The Mahabodhi temple in Bihar serves as a spiritual fountainhead for both Hindus and Buddhists. In January 2008, hundreds of devotees of the Buddhist diaspora collected in Bodhgaya, the Buddhist capital of the world, to commemorate Buddha Jayanti. For Budhists, the Mahabodhi temple is particularly precious because it is said to hold the Bodhi tree under which Siddharta Gautama (the Buddha) attained Nirvana.
On the temple grounds towards the back, ten discrete cement houses are filled with butter (ghee) lamps. Every morning for past 2 weeks, the brass lamps are meticulously cleaned by lower-caste Hindus who are tired on a daily basis by the head Buddhist priest. Once cleaned, the next batch of workers fill the lamps with ghee (clarified butter) that is offered by devotees and melted in a huge vat behind the butter-lamp houses by another set of men. In the center of each lamp, is a twisted rod of bound cotton-threads, which are made on the premises by Buddhist devotees. A few Indian women sweep the alleys and clean it of garbage. After these preparations, the doors of the houses are opened and people can come in to light a lamp and say a prayer. Once lit, the thousands of lamps filling each house render a profound glow to this part of the temple grounds.

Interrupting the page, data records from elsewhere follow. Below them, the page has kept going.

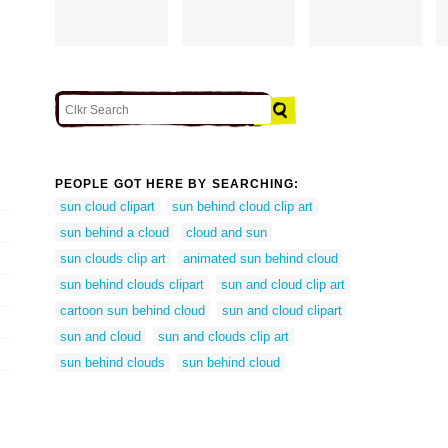
PEOPLE GOT HERE BY SEARCHING:
sun cloud clipart
sun behind cloud clip art
sun behind a cloud
cloud and sun
sun clouds clip art
animated sun behind cloud
sun behind clouds clipart
sun and cloud clip art
cartoon sun behind cloud
sun and cloud clipart
sun and cloud
sun and clouds clip art
sun behind clouds
sun behind cloud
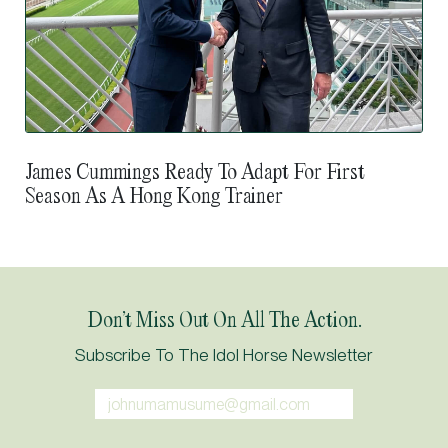
James Cummings Ready To Adapt For First
Season As A Hong Kong Trainer
Don’t Miss Out On All The Action.
Subscribe To The Idol Horse Newsletter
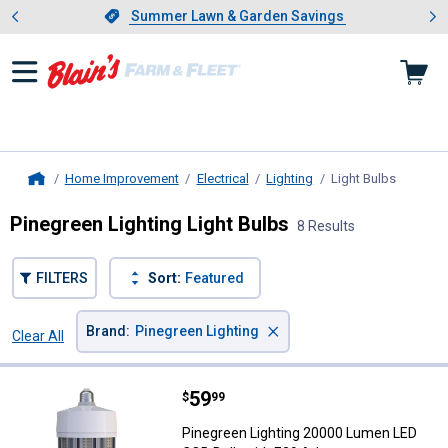
Showing slide 1 of 4: Summer L
es
Slide 1 of 4.
Summer Lawn & Garden Savings
Summer Lawn & Garden Savings
Home Improvement
Electrical
Lighting
Light Bulbs
, current
Home
Pinegreen Lighting Light Bulbs
8 Results
FILTERS
Sort:
Featured
×
Brand
:
Pinegreen Lighting
Clear All
Filters
8 Results
Product List
Price:
.
59
Pinegreen Lighting 20000 Lumen 
$
99
Pinegreen Lighting 20000 Lumen LED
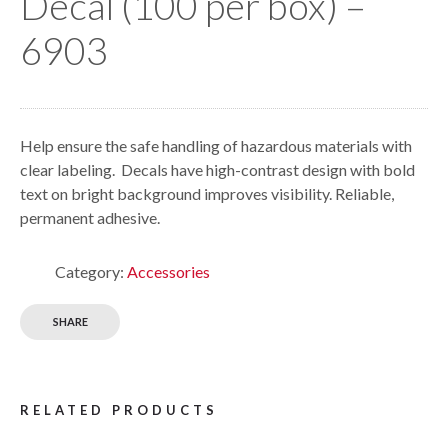
Decal (100 per box) –
6903
Help ensure the safe handling of hazardous materials with
clear labeling. Decals have high-contrast design with bold
text on bright background improves visibility. Reliable,
permanent adhesive.
Category:
Accessories
SHARE
RELATED PRODUCTS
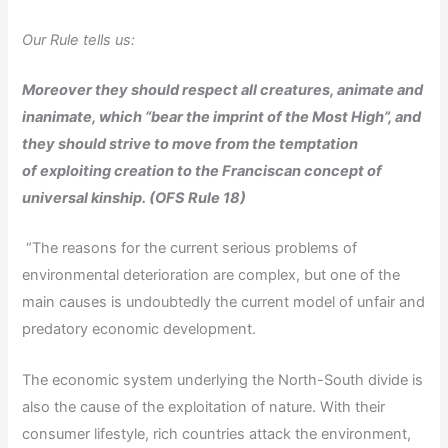
Our Rule tells us:
Moreover they should respect all creatures, animate and
inanimate, which “bear the
imprint of the Most High”, and
they should strive to move from the temptation
of
exploiting creation to the Franciscan concept of
universal kinship. (OFS Rule 18)
“The reasons for the current serious problems of
environmental deterioration are complex, but one of the
main causes is undoubtedly the current model of unfair and
predatory economic development.
The economic system underlying the North-South divide is
also the cause of the exploitation of nature. With their
consumer lifestyle, rich countries attack the environment,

The men we met were extremely hospitable and generous in their responses to our questions. They told us that this past month has been good for them as employment in the temple grounds has been easy to find. Much of the menial jobs that need to be done will not be performed by Buddhist pilgrims and devotees or by higher caste Hindus, for whom the Mahabodhi temple is solely a religous site. They were proud of their labor for, it is said, the butter-lamps must burn brightly throughout the night until dawn--otherwise the prayers offered may not see the light of day.